Often one is building software in a directory elsewhere than a Monotone project root. In that case, a command such as "mtn list known | xargs etags" will not have the desired effect, because mtn list known always returns pathnames relative to the project root.

mtnpwd

For those situations, the following is a simple mtnpwd script which prints the current working directory relative to the project root.

#!/bin/sh
mtndir=""
while [ "$PWD" != '/' ]; do
    [ -d _MTN ] && echo "$mtndir" && exit 0
    if [ -n "$mtndir" ]; then
    mtndir="`basename $PWD`/$mtndir"
    else
    mtndir="`basename $PWD`"
    fi
    cd .. 2> /dev/null || break
done
echo "Not in a monotone project; no _MTN dir found." >&2
exit 255

For example: $ mtn --db=test.mtn setup -b com.example.test $ mkdir -p foo/bar/baz $ cd foo/bar/baz $ mtnpwd foo/bar/baz And of course from there it is easy (assuming sed is GNU sed) to print the project root relative to the current working directory: $ mtnpwd | sed -e 's/[^/]+/../g' ../../..

known

Finally, here is a script called known which prints the output of mtn list known with paths made relative to the current directory.
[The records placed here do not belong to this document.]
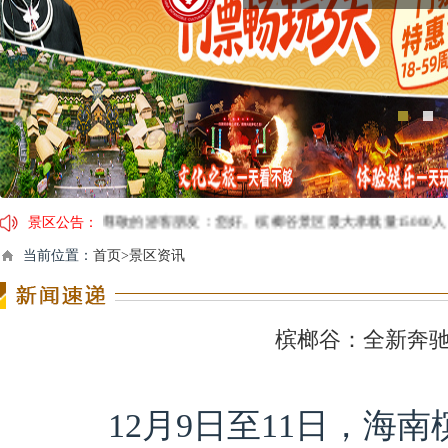
景区公告：
尊敬的游客朋友：您好。槟榔谷景区最大承载量15000人，最
因临近春节，景区运营时间及演出时间有调整，具体安排：1月24日（除夕
当前位置：
首页>景区资讯
【春节营业时间调整通告】2月4日（年三十）开园时间：08:00；《
关于槟榔谷黎苗文化旅游区门票价格调整的公告：调整后：淡季价格
槟榔谷：全新奔驰
12月9日至11日，海南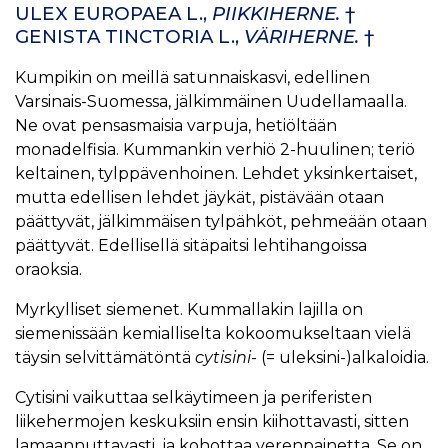
ULEX EUROPAEA L.,
PIIKKIHERNE.
†
GENISTA TINCTORIA L.,
VÄRIHERNE.
†
Kumpikin on meillä satunnaiskasvi, edellinen
Varsinais-Suomessa, jälkimmäinen Uudellamaalla.
Ne ovat pensasmaisia varpuja, hetiöltään
monadelfisia. Kummankin verhiö 2-huulinen; teriö
keltainen, tylppävenhoinen. Lehdet yksinkertaiset,
mutta edellisen lehdet jäykät, pistävään otaan
päättyvät, jälkimmäisen tylpähköt, pehmeään otaan
päättyvät. Edellisellä sitäpaitsi lehtihangoissa
oraoksia.
Myrkylliset siemenet. Kummallakin lajilla on
siemenissään kemialliselta kokoomukseltaan vielä
täysin selvittämätöntä
cytisini
- (= uleksini-)alkaloidia.
Cytisini vaikuttaa selkäytimeen ja periferisten
liikehermojen keskuksiin ensin kiihottavasti, sitten
lamaannuttavasti, ja kohottaa verenpainetta. Se on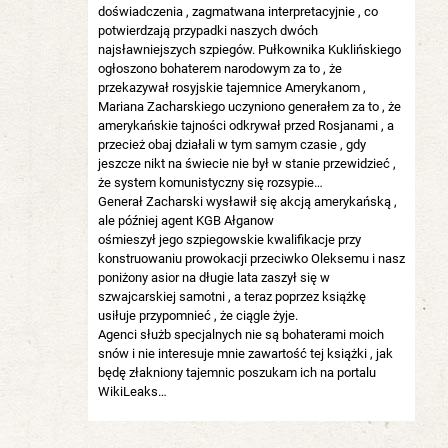
doświadczenia , zagmatwana interpretacyjnie , co
potwierdzają przypadki naszych dwóch
najsławniejszych szpiegów. Pułkownika Kuklińskiego
ogłoszono bohaterem narodowym za to , że
przekazywał rosyjskie tajemnice Amerykanom ,
Mariana Zacharskiego uczyniono generałem za to , że
amerykańskie tajności odkrywał przed Rosjanami , a
przecież obaj działali w tym samym czasie , gdy
jeszcze nikt na świecie nie był w stanie przewidzieć ,
że system komunistyczny się rozsypie…
Generał Zacharski wysławił się akcją amerykańską ,
ale później agent KGB Ałganow
ośmieszył jego szpiegowskie kwalifikacje przy
konstruowaniu prowokacji przeciwko Oleksemu i nasz
poniżony asior na długie lata zaszył się w
szwajcarskiej samotni , a teraz poprzez książkę
usiłuje przypomnieć , że ciągle żyje.
Agenci służb specjalnych nie są bohaterami moich
snów i nie interesuje mnie zawartość tej książki , jak
będę złakniony tajemnic poszukam ich na portalu
WikiLeaks…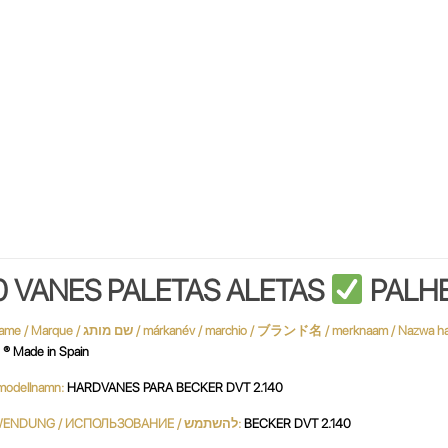
0 VANES PALETAS ALETAS
PALHE
 Made in Spain
 / نموذج / MODÈLE / modellnamn:
HARDVANES PARA BECKER DVT 2.140
UTILIZACIÓN / USE / UTILISATION / استعمال / UTILIZZO / VERWENDUNG / ИСПОЛЬЗОВАНИЕ / להשתמש:
BECKER DVT 2.140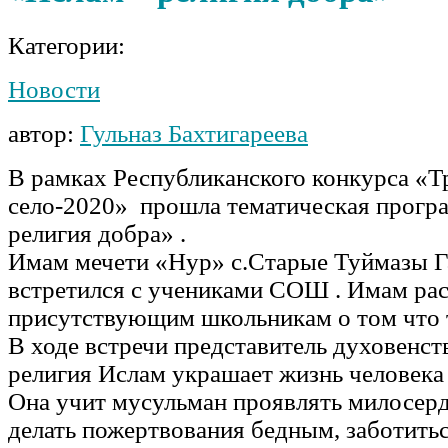
Категории:
Новости
автор:
Гульназ Бахтигареева
В рамках Республиканского конкурса «Т
село-2020» прошла тематическая прогр
религия добра» .
Имам мечети «Нур» с.Старые Туймазы Г
встретился с учениками СОШ . Имам рас
присутствующим школьникам о том что 
В ходе встречи представитель духовенст
религия Ислам украшает жизнь человека 
Она учит мусульман проявлять милосерд
делать пожертвования бедным, заботитьс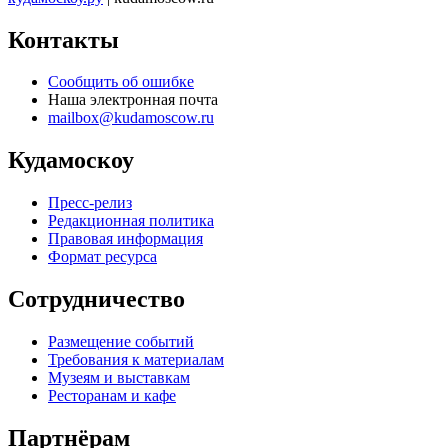
Контакты
Сообщить об ошибке
Наша электронная почта
mailbox@kudamoscow.ru
Кудамоскоу
Пресс-релиз
Редакционная политика
Правовая информация
Формат ресурса
Сотрудничество
Размещение событий
Требования к материалам
Музеям и выставкам
Ресторанам и кафе
Партнёрам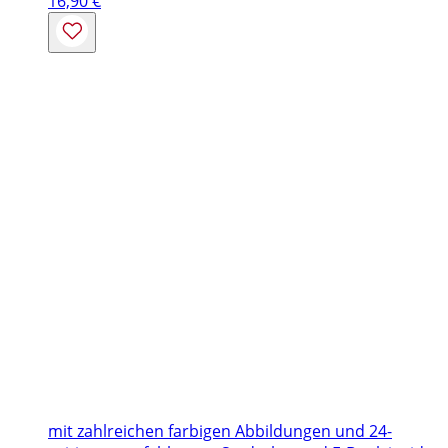
16,90
€
mit zahlreichen farbigen Abbildungen und 24-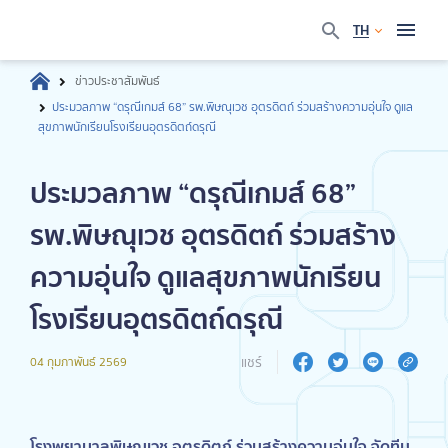
TH
ข่าวประชาสัมพันธ์
ประมวลภาพ “ดรุณีเกมส์ 68” รพ.พิษณุเวช อุตรดิตถ์ ร่วมสร้างความอุ่นใจ ดูแล
สุขภาพนักเรียนโรงเรียนอุตรดิตถ์ดรุณี
ประมวลภาพ “ดรุณีเกมส์ 68”
รพ.พิษณุเวช อุตรดิตถ์ ร่วมสร้าง
ความอุ่นใจ ดูแลสุขภาพนักเรียน
โรงเรียนอุตรดิตถ์ดรุณี
แชร์
04 กุมภาพันธ์ 2569
โรงพยาบาลพิษณุเวช อุตรดิตถ์ ร่วมสร้างความอุ่นใจ จัดทีม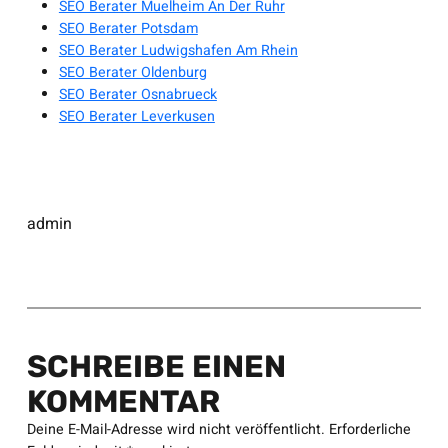
SEO Berater Muelheim An Der Ruhr
SEO Berater Potsdam
SEO Berater Ludwigshafen Am Rhein
SEO Berater Oldenburg
SEO Berater Osnabrueck
SEO Berater Leverkusen
admin
SCHREIBE EINEN
KOMMENTAR
Deine E-Mail-Adresse wird nicht veröffentlicht.
Erforderliche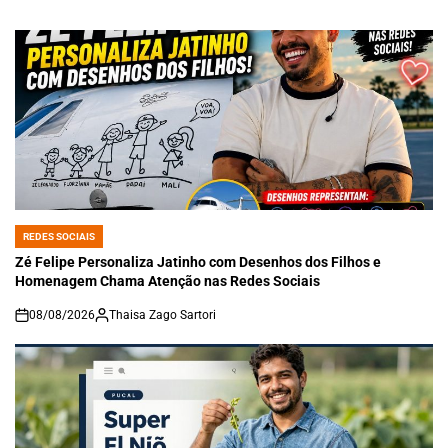
REDES SOCIAIS
POSTED
IN
Zé Felipe Personaliza Jatinho com Desenhos dos Filhos e
Homenagem Chama Atenção nas Redes Sociais
08/08/2026
Thaisa Zago Sartori
on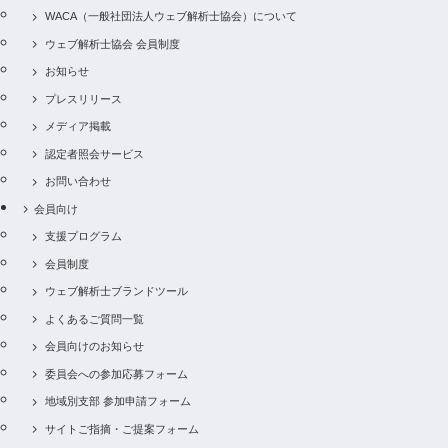
WACA（一般社団法人ウェブ解析士協会）について
ウェブ解析士協会 会員制度
お知らせ
プレスリリース
メディア掲載
認定者照会サービス
お問い合わせ
会員向け
支援プログラム
会員制度
ウェブ解析士ブランドツール
よくあるご質問一覧
会員向けのお知らせ
委員会への参加応募フォーム
地域別支部 参加申請フォーム
サイトご指摘・ご提案フォーム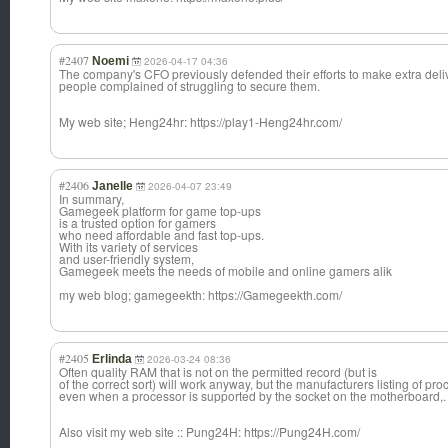
#2407
Noemi
2026-04-17 04:36
The company's CFO previously defended their efforts to make extra deliv
people complained of struggling to secure them.
My web site; Heng24hr: https://play1-Heng24hr.com/
#2406
Janelle
2026-04-07 23:49
In summary,
Gamegeek platform for game top-ups
is a trusted option for gamers
who need affordable and fast top-ups.
With its variety of services
and user-friendly system,
Gamegeek meets the needs of mobile and online gamers alik
my web blog; gamegeekth: https://Gamegeekth.com/
#2405
Erlinda
2026-03-24 08:36
Often quality RAM that is not on the permitted record (but is
of the correct sort) will work anyway, but the manufacturers listing of pr
even when a processor is supported by the socket on the motherboard,.
Also visit my web site :: Pung24H: https://Pung24H.com/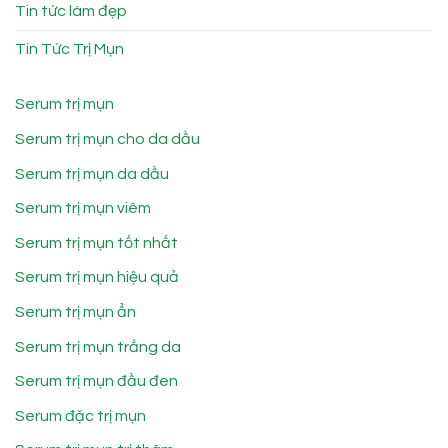
Tin tức làm đẹp
Tin Tức Trị Mụn
Serum trị mụn
Serum trị mụn cho da dầu
Serum trị mụn da dầu
Serum trị mụn viêm
Serum trị mụn tốt nhất
Serum trị mụn hiệu quả
Serum trị mụn ẩn
Serum trị mụn trắng da
Serum trị mụn đầu đen
Serum đặc trị mụn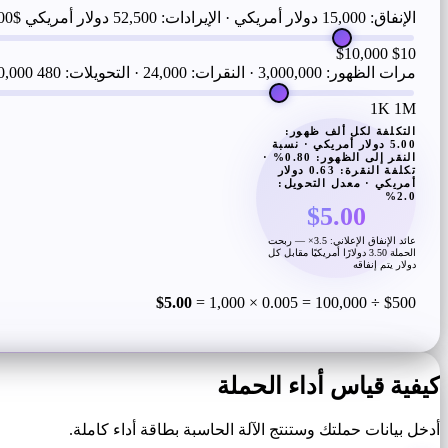
الإنفاق: 15,000 دولار أمريكي · الإيرادات: 52,500 دولار أمريكي
$500
$10,000
$10
مرات الظهور: 3,000,000 · النقرات: 24,000 · التحويلات: 480
0,000
1K
1M
التكلفة لكل ألف ظهور:
5.00 دولار أمريكي · نسبة
النقر إلى الظهور: 0.80% ·
تكلفة النقرة: 0.63 دولار
أمريكي · معدل التحويل:
2.0%
$5.00
عائد الإنفاق الإعلاني: 3.5× — ربحت
الحملة 3.50 دولارًا أمريكيًا مقابل كل
دولار يتم إنفاقه
$5.00
$500 ÷ 100,000 = 0.005 × 1,000 =
كيفية قياس أداء الحملة
أدخل بيانات حملتك وستنتج الآلة الحاسبة بطاقة أداء كاملة.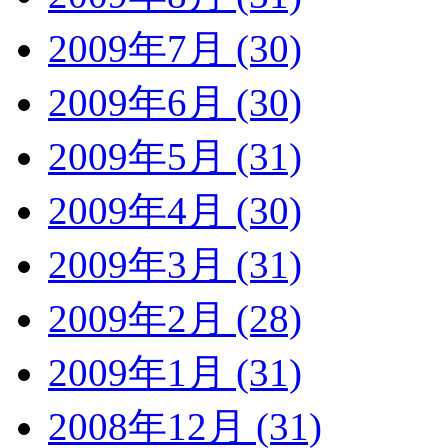
2009年7月 (30)
2009年6月 (30)
2009年5月 (31)
2009年4月 (30)
2009年3月 (31)
2009年2月 (28)
2009年1月 (31)
2008年12月 (31)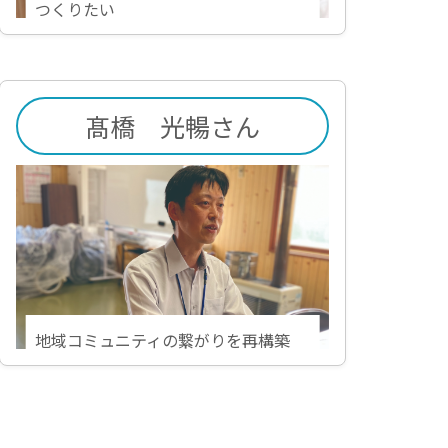
つくりたい
髙橋 光暢さん
地域コミュニティの繋がりを再構築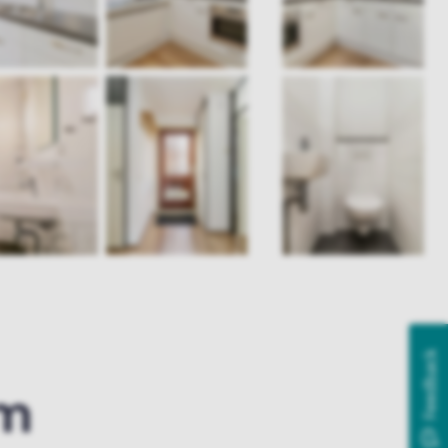
Feedback
am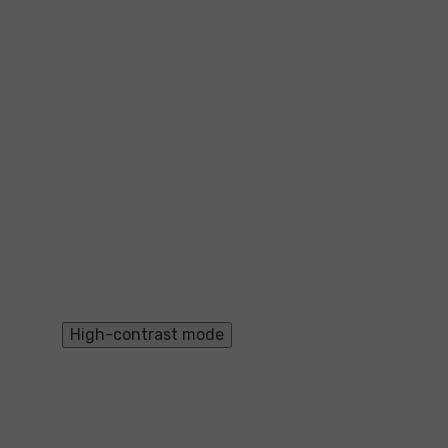
High-contrast mode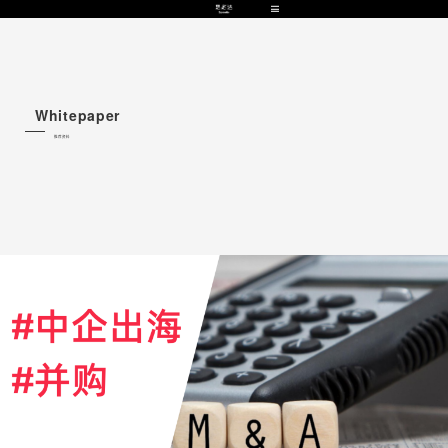
Whitepaper
推荐资料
As an added benefit, it allows one to filter out files or directories, so that the output may be piped directly into commands which expect filenames of a particular type:

#!/bin/sh
mtndir=`mtnpwd` || exit $?
if [ -n "$mtndir" ]; then
    mtnrel="$(echo $mtndir | sed -e 's/[^/]\+/../g')/"
fi
if [ "$1" = '-h' -o "$1" = '--help' ]; then
    echo "usage: `basename $0` [-a|-d] PATH..."
    echo "       -a list files and directories"
    echo "       -d list only directories"
    echo "       otherwise, lists only files"
    exit 255
fi
if [ "$1" = "-a" ]; then
    dirs=true
    files=true
    shift
elif [ "$1" = "-d" ]; then
    dirs=true
    files=false
    shift
else
    dirs=false
    files=true
fi

mtn list known $* | while read f; do
    r="$mtnrel$f"
    [ -e "$r" ] || continue
    [ -f "$r" ] && ! $files && continue
    [ -d "$r" ] && ! $dirs && continue
    echo $r
done
exit 0

For example (assuming both mtnpwd and known are in the PATH):

$ known | xargs etags

builds the TAGS file from any directory in a source tree.